Destroying Infrastructure

⚠️ WARNING: This will delete all resources including the EC2 instance.

terragrunt destroy

What gets deleted:

  • EC2 instance (application lost!)
  • Load balancer
  • CloudFront distribution
  • Security groups
  • IAM roles and policies

What remains:

  • S3 state bucket (Terragrunt won't delete)
  • DynamoDB table (Terragrunt won't delete)
  • Foundation layer resources (protected by prevent_destroy = true)
  • DNS records (manual removal required)

File Reference

File Purpose
root.hcl Terragrunt configuration, backend setup
terraform.tfvars Deployment-specific values (owner, domain, subnets, etc.)
ami.tf Data source for Ubuntu 22.04 AMI
instance.tf EC2 instance resource
instance_init.sh User data script (runs on first boot)
roles.tf IAM roles for EC2 and GitHub Actions
oidc.tf GitHub OIDC provider
security_groups.tf Security groups for ALB and EC2
load_balancers.tf ALB and listeners
target_groups.tf ALB target group
cloudfront.tf CloudFront distribution
remote_foundation.tf Remote state reference to foundation layer
outputs.tf Output values for GitHub configuration

Notes

Subnet Configuration

ALB subnets must be set in terraform.tfvars via alb_subnet_ids. They must span at least two Availability Zones. Any existing subnets work — default VPC subnets, or subnets from a custom VPC.

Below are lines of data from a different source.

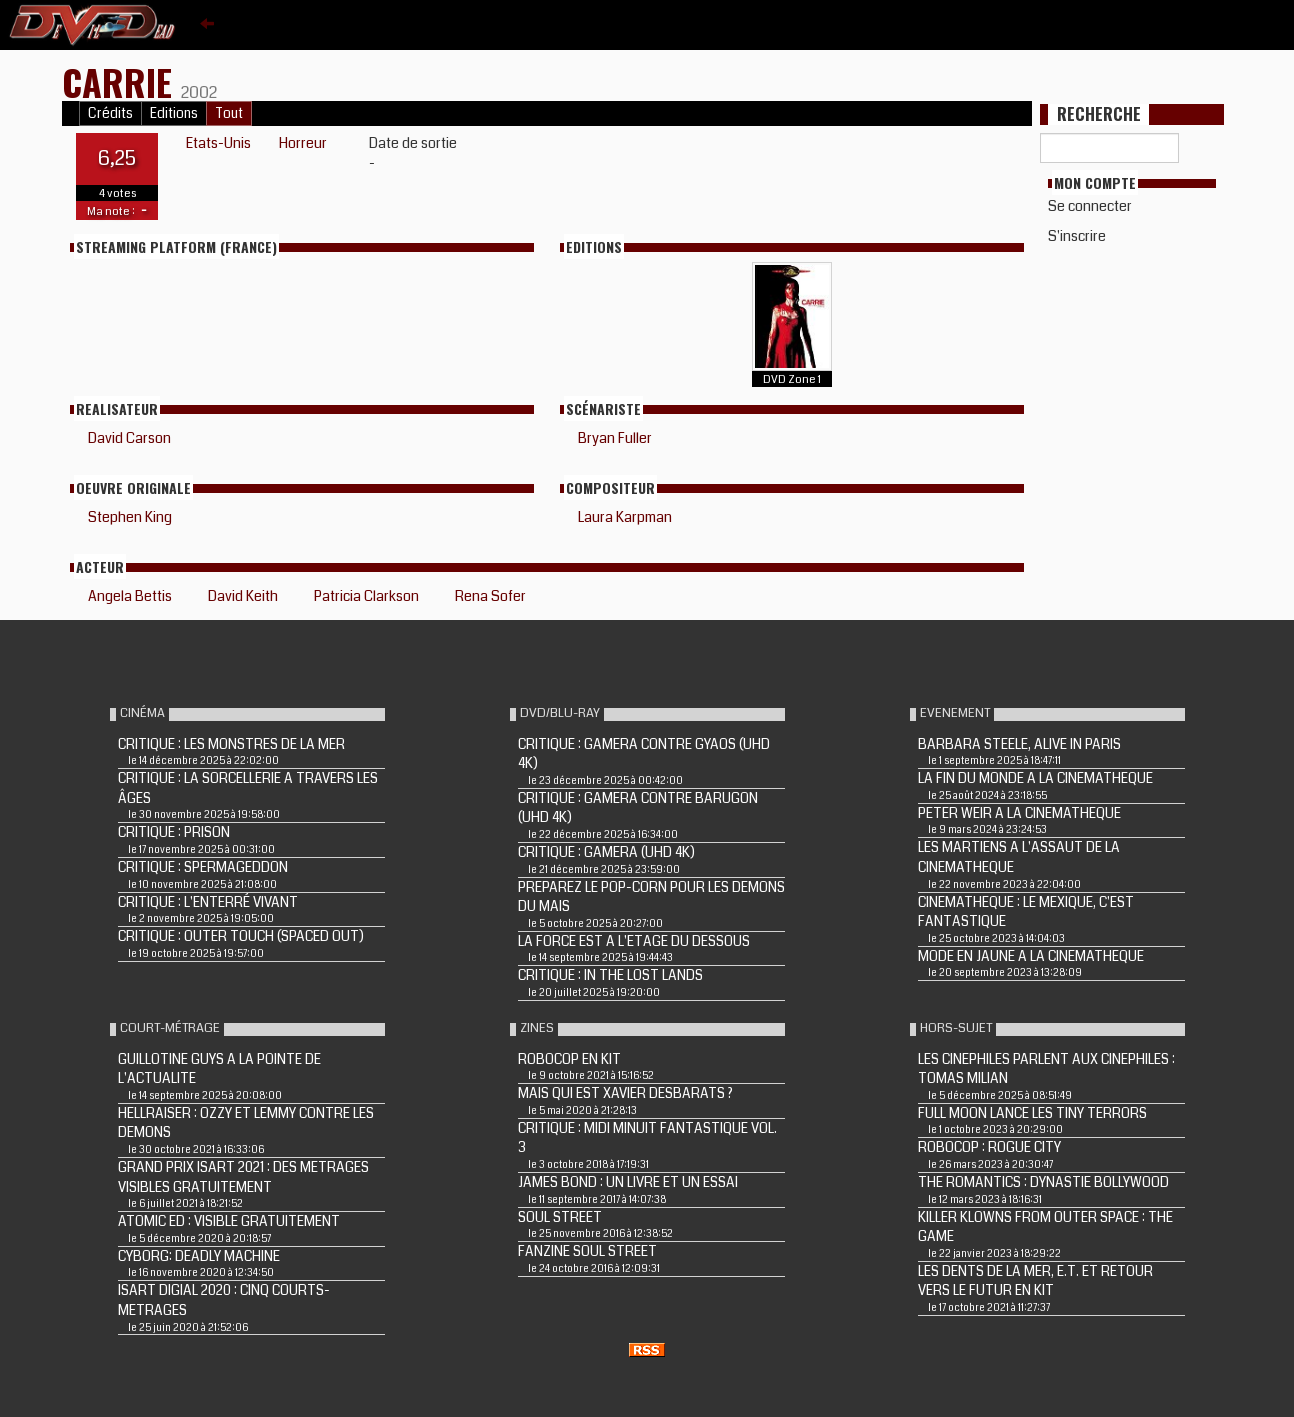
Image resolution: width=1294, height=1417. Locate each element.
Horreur (303, 143)
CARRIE (121, 81)
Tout (229, 113)
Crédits (110, 113)
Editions (174, 113)
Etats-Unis (218, 143)
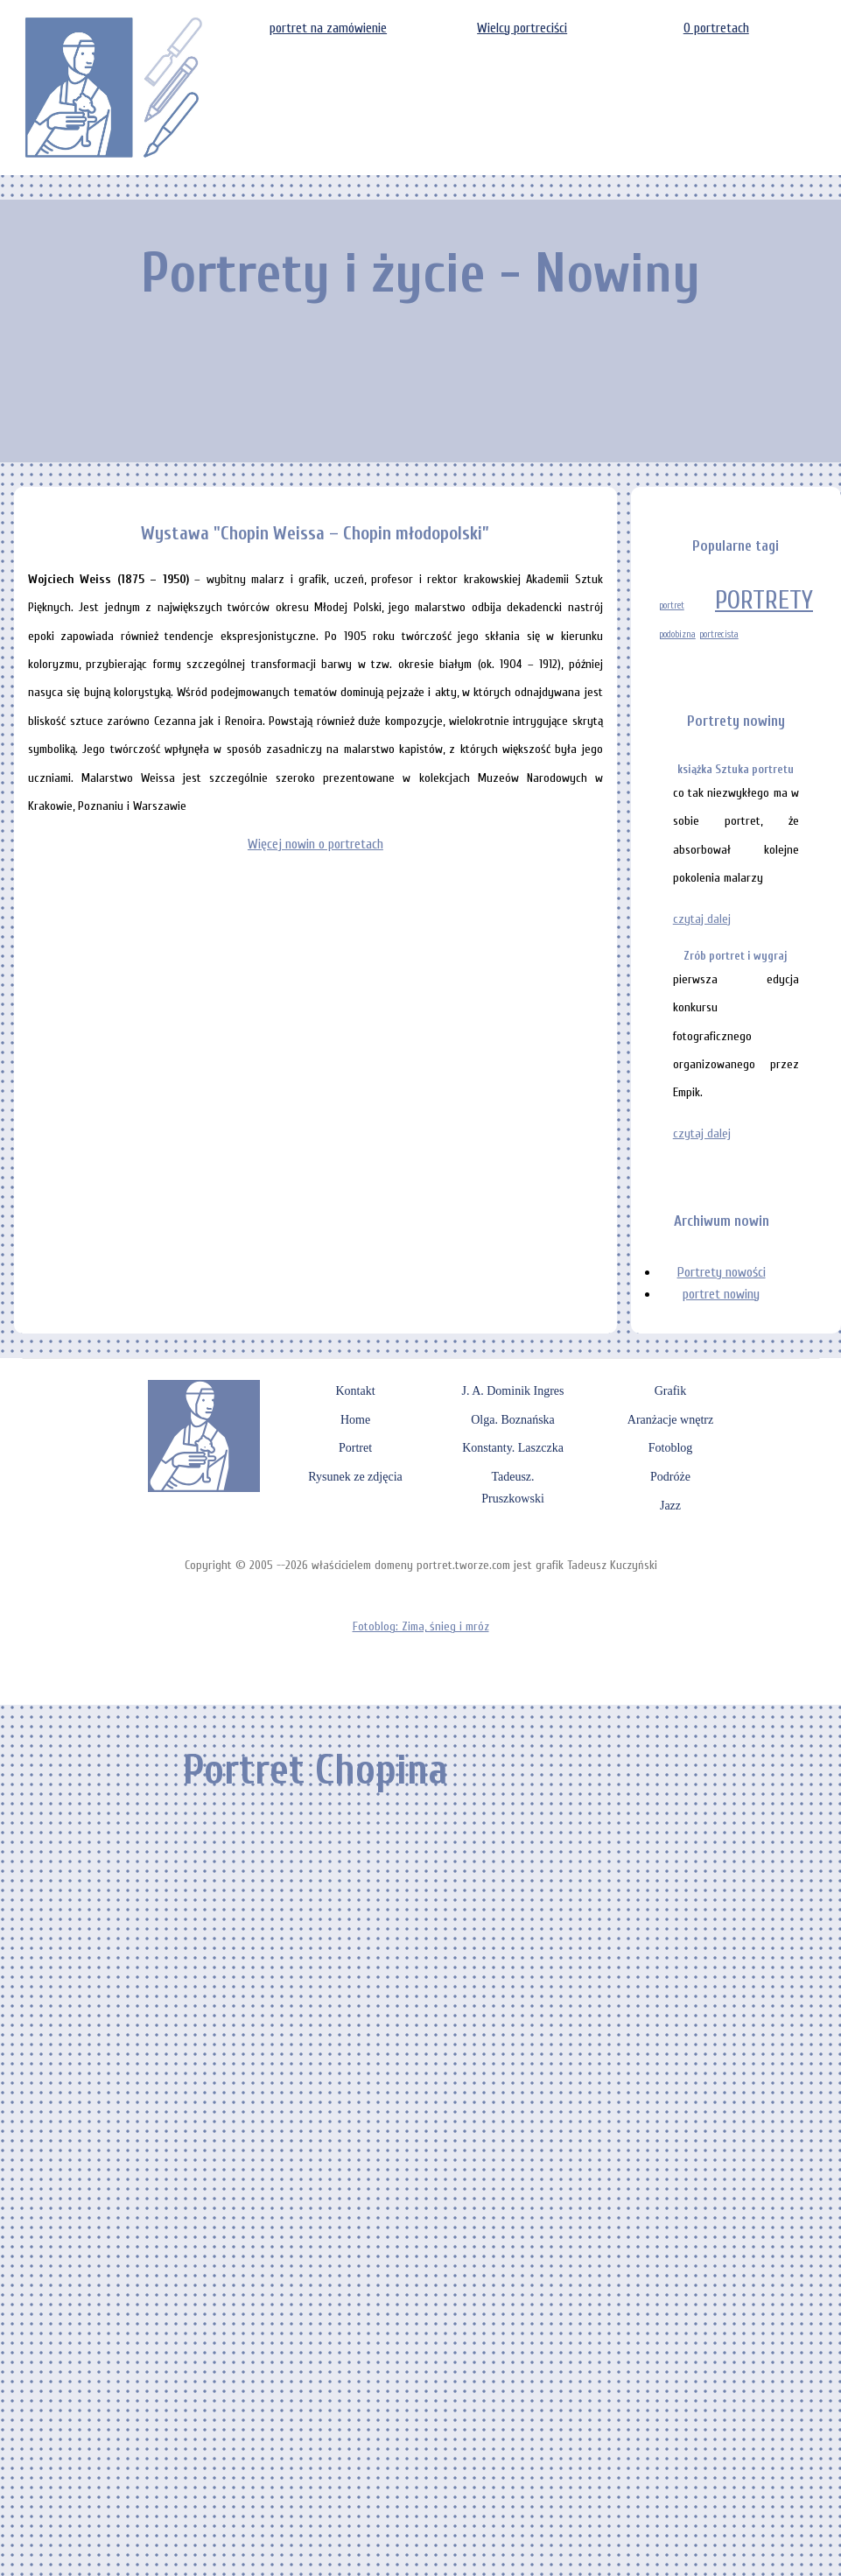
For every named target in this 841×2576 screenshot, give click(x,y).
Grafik (671, 1390)
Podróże (670, 1476)
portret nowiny (721, 1294)
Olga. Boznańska (513, 1419)
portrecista (719, 634)
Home (355, 1419)
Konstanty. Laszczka (513, 1447)
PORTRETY (764, 601)
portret (671, 605)
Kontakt (355, 1390)
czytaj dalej (702, 918)
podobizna (677, 634)
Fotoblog (670, 1447)
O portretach (716, 28)
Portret (355, 1447)
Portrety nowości (721, 1272)
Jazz (670, 1505)
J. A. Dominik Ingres (512, 1390)
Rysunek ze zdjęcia (355, 1476)
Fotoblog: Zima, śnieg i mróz (421, 1626)
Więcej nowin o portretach (315, 844)
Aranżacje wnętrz (670, 1419)
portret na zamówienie (328, 28)
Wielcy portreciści (522, 28)
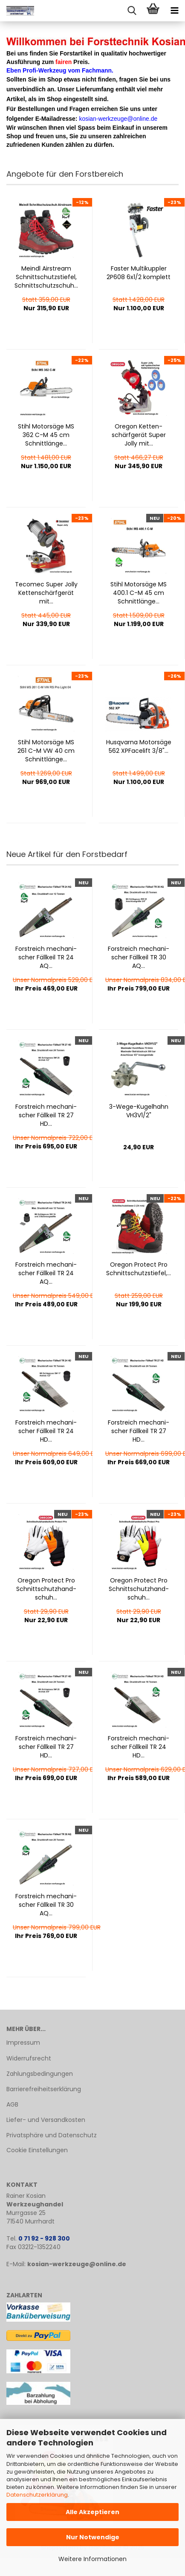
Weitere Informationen (92, 2559)
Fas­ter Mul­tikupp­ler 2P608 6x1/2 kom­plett (139, 272)
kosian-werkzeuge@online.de (76, 2264)
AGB (12, 2104)
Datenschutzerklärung (37, 2495)
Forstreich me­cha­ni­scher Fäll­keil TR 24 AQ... (46, 957)
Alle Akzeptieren (92, 2512)
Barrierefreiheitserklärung (43, 2089)
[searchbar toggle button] (131, 10)
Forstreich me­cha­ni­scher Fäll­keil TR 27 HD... (46, 1115)
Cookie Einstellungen (37, 2150)
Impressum (23, 2042)
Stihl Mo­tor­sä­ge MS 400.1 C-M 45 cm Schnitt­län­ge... (138, 593)
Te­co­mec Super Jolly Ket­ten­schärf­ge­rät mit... (46, 593)
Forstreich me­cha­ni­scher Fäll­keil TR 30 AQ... (138, 957)
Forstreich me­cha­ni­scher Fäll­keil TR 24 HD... (46, 1431)
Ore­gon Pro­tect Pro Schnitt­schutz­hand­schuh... (46, 1589)
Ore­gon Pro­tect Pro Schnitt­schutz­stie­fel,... (138, 1268)
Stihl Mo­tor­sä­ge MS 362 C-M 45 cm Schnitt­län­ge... (46, 435)
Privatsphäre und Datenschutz (51, 2135)
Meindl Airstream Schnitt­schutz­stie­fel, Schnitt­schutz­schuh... (46, 277)
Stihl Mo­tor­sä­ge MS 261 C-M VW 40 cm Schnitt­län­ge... (46, 750)
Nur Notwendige (92, 2537)
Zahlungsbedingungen (39, 2073)
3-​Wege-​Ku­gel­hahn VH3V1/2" (138, 1110)
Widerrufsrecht (28, 2058)
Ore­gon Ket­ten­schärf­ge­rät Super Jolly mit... (139, 435)
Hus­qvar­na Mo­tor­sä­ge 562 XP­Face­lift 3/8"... (138, 746)
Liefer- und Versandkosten (45, 2120)
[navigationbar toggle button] (174, 10)
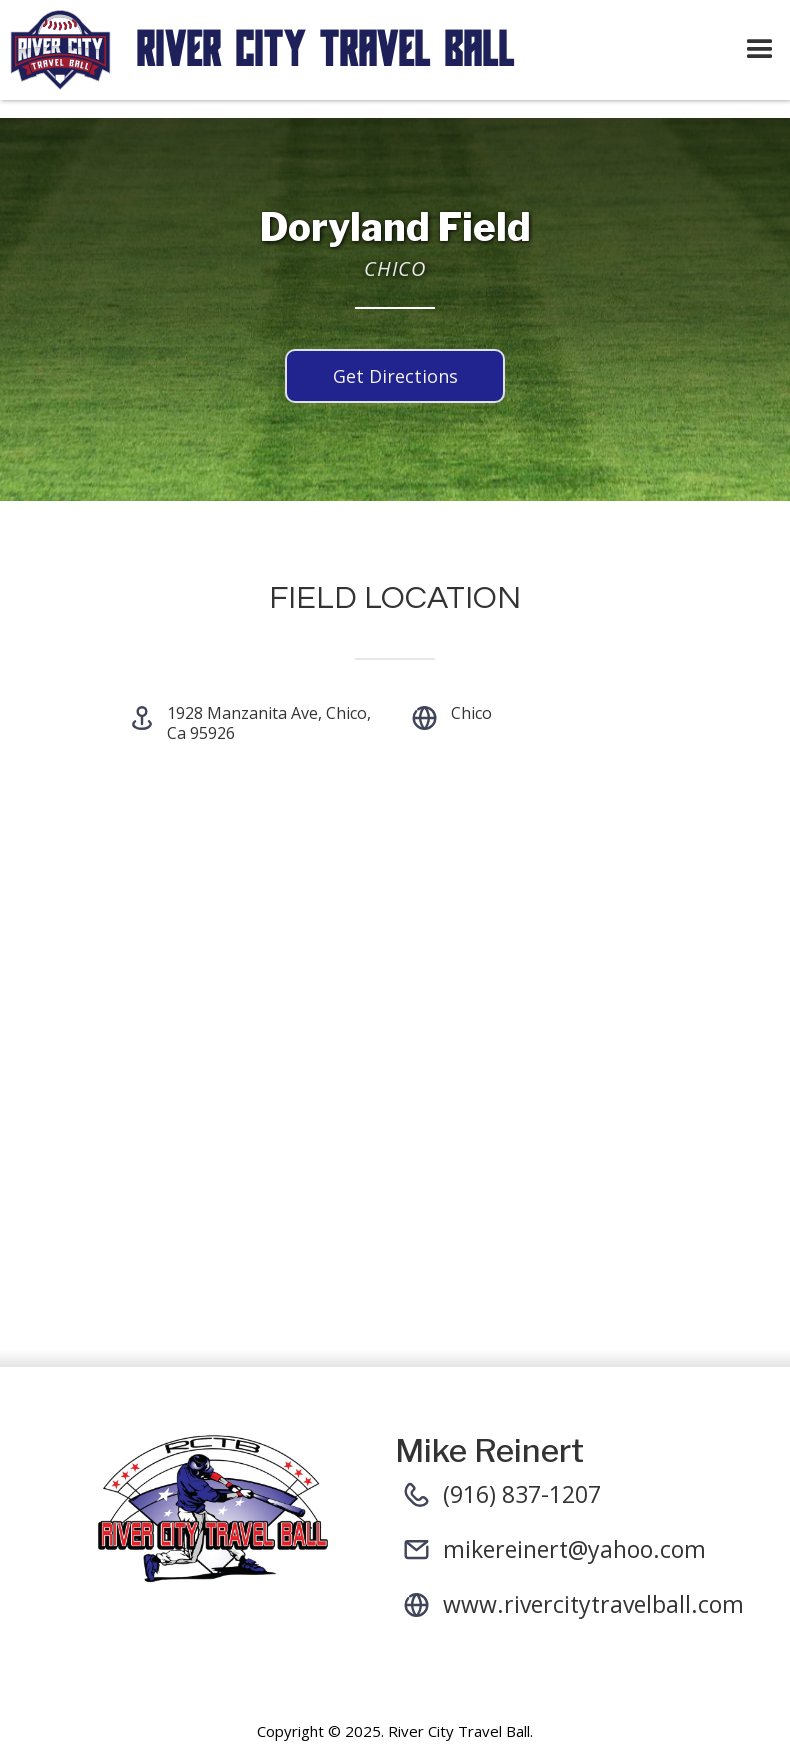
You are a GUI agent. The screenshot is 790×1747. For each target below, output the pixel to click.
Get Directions (395, 376)
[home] (365, 50)
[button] (760, 50)
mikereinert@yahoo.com (574, 1549)
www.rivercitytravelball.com (593, 1604)
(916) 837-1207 (522, 1494)
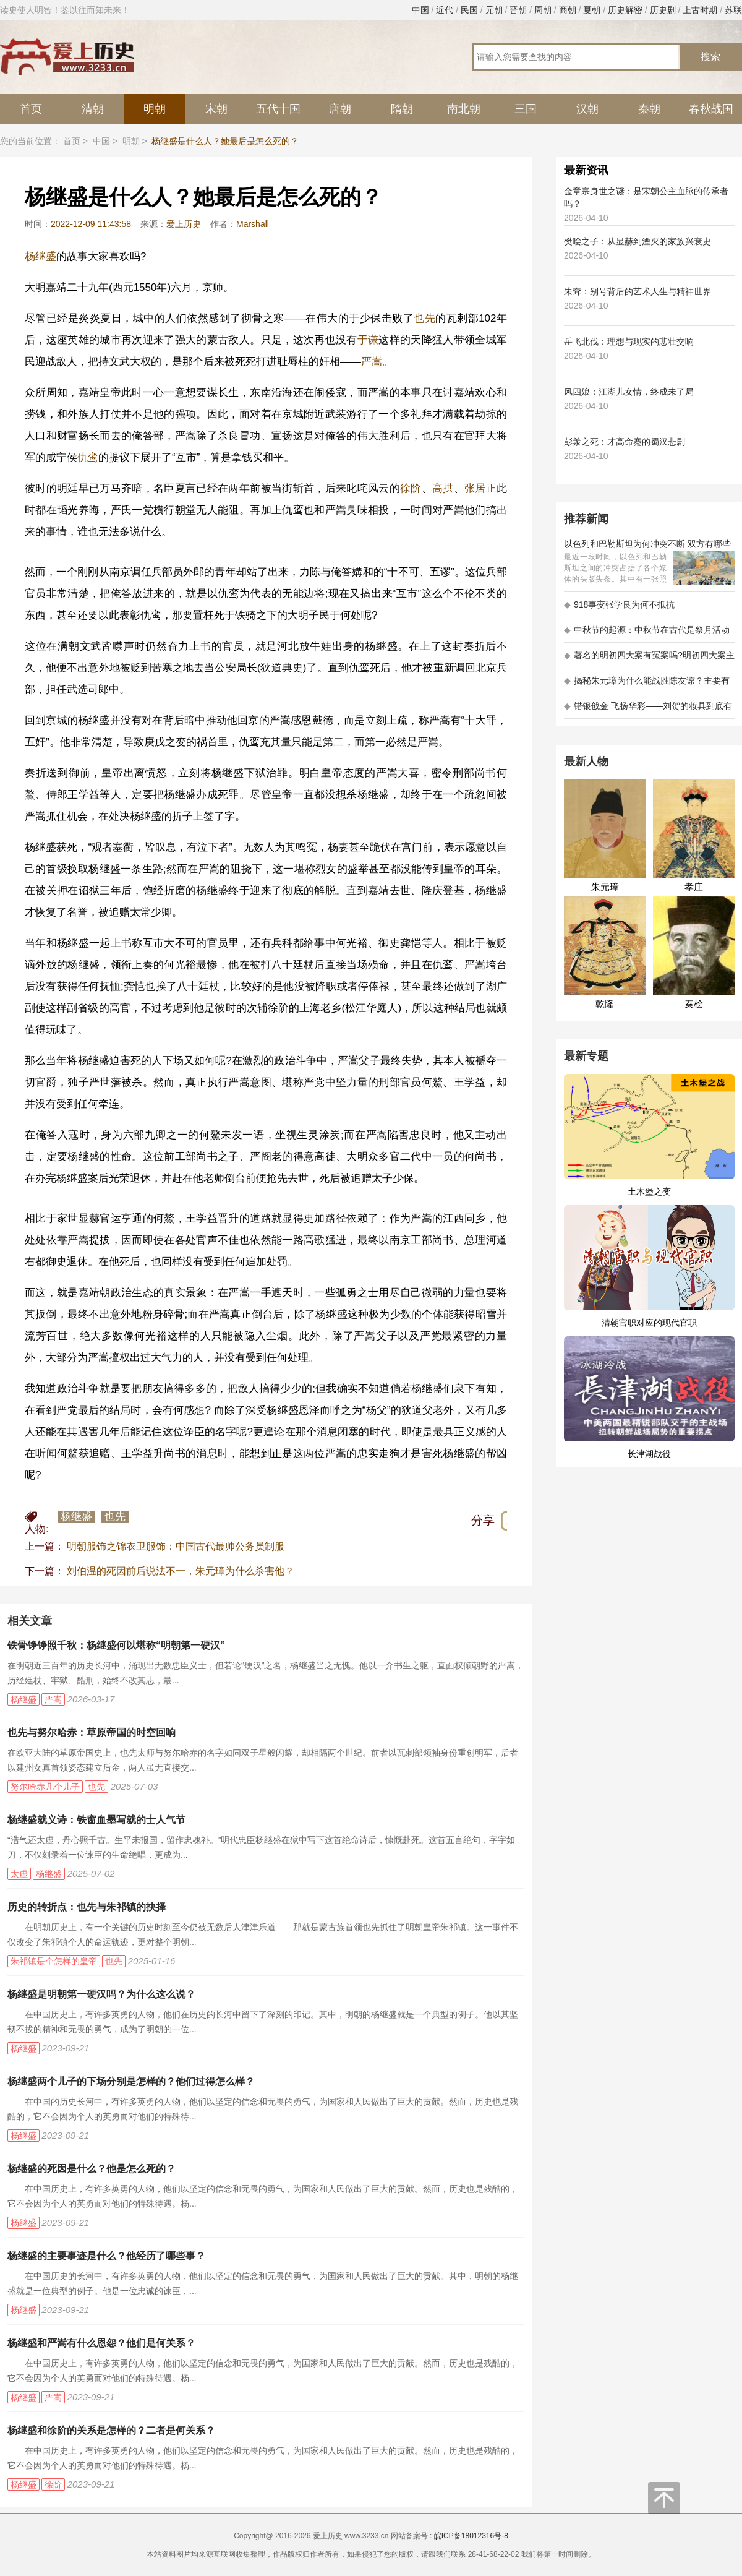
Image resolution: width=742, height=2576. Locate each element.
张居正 (480, 488)
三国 (525, 109)
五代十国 (278, 109)
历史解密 (625, 10)
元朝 (494, 10)
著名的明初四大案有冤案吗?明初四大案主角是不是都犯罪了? (649, 659)
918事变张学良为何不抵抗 (619, 604)
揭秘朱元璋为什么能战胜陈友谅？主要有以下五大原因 (647, 684)
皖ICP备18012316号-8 (471, 2535)
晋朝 (518, 10)
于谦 (368, 340)
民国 (469, 10)
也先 (424, 318)
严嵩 (371, 361)
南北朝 (463, 109)
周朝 (543, 10)
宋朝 (216, 109)
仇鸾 (87, 457)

To list your default VPC subnets:

aws ec2 describe-subnets \
  --filters "Name=default-for-az,Values=true" \
  --query "Subnets[*].{ID:SubnetId,AZ:AvailabilityZone}" \
  --output table

Security Posture

Encrypted in Transit:

  • ✅ HTTPS enforced via CloudFront (ACM certificate, TLS 1.2+)
  • ✅ ALB accepts HTTP from CloudFront only (origin protocol)

Access Control:

  • ✅ No SSH access (SSM Session Manager only)
  • ✅ EC2 port 8000 accessible only from ALB
  • ✅ GitHub Actions uses OIDC (no AWS access keys)
  • ✅ IAM roles follow least privilege

Audit & Compliance:

  • ✅ All SSM commands logged to CloudTrail
  • ✅ All API requests logged by ALB and CloudFront
  • ✅ Infrastructure changes tracked in Terragrunt state

Known Security Considerations:

  • ⚠️ Public IP on EC2 Instance: The EC2 instance may have a public IP depending on your subnet configuration. The security group restricts access (only the ALB can reach port 8000), but removing the public IP requires either a NAT Gateway or VPC endpoints for SSM/Docker Hub access.

Next Steps

After infrastructure is deployed:

  1. ✅ Configure GitHub repository secrets
  2. ✅ Create GitHub Actions workflows (see ../.github/workflows/)
  3. ✅ Push code to trigger first deployment
  4. ✅ Test HTTPS endpoint via your configured domain

See parent repository's CI/CD documentation for GitHub Actions setup.